* _Assignment_
Write out each line exactly, starting with the one containing "accessibility" and stopping after the last line of the listing below.

* _Supplied records_
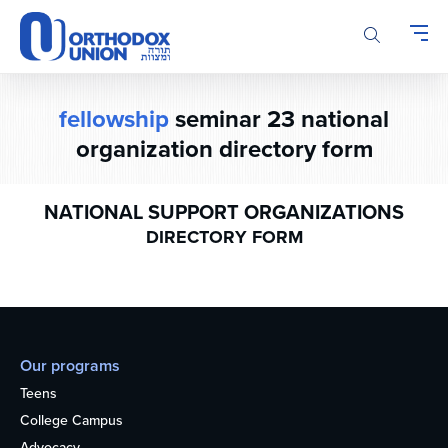
Please
note:
This
website
includes
fellowship
seminar 23 national
an
accessibility
organization directory form
system.
NATIONAL SUPPORT ORGANIZATIONS
DIRECTORY FORM
Our programs
Teens
College Campus
Advocacy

* _Result of the exercise_
accessibility
organization directory form
system.
NATIONAL SUPPORT ORGANIZATIONS
DIRECTORY FORM
Our programs
Teens
College Campus
Advocacy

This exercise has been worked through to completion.